=== Section Start ===

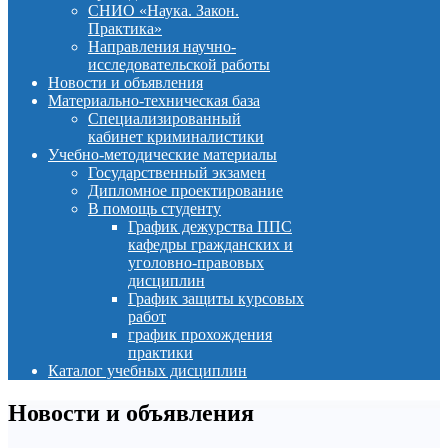
СНИО «Наука. Закон.
Практика»
Направления научно-
исследовательской работы
Новости и объявления
Материально-техническая база
Специализированный
кабинет криминалистики
Учебно-методические материалы
Государственный экзамен
Дипломное проектирование
В помощь студенту
График дежурства ППС
кафедры гражданских и
уголовно-правовых
дисциплин
График защиты курсовых
работ
график прохождения
практики
Каталог учебных дисциплин
Новости и объявления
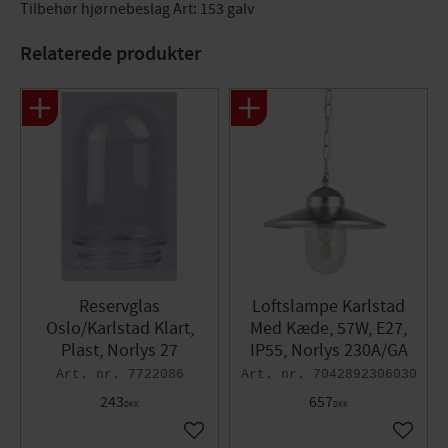
Tilbehør hjørnebeslag Art: 153 galv
Relaterede produkter
Reservglas
​Loftslampe Karlstad
Oslo/Karlstad Klart,
Med Kæde, 57W, E27,
Plast, Norlys 27
IP55, Norlys 230A/GA
7722086
7042892306030
243
657
DKK
DKK
Gem som favorit
Gem so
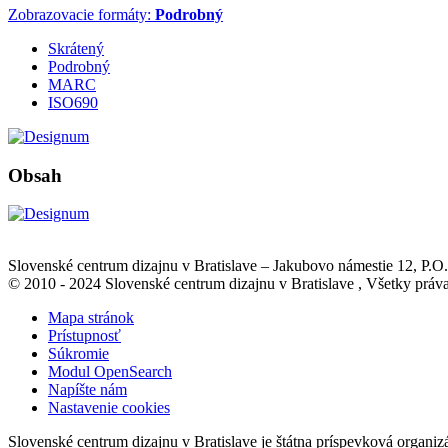
Zobrazovacie formáty:
Podrobný
Skrátený
Podrobný
MARC
ISO690
Obsah
Slovenské centrum dizajnu v Bratislave
–
Jakubovo námestie 12
, P.O
© 2010 - 2024 Slovenské centrum dizajnu v Bratislave , Všetky pr
Mapa stránok
Prístupnosť
Súkromie
Modul OpenSearch
Napíšte nám
Nastavenie cookies
Slovenské centrum dizajnu v Bratislave je štátna príspevková organiz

=== Section End ===

**Work required**
Look over the material and return every line where the word "centrum" is found.

**Exercise result**
Slovenské centrum dizajnu v Bratislave
© 2010 - 2024 Slovenské centrum dizajnu v Bratislave , Všetky pr
Slovenské centrum dizajnu v Bratislave je štátna príspevková organiz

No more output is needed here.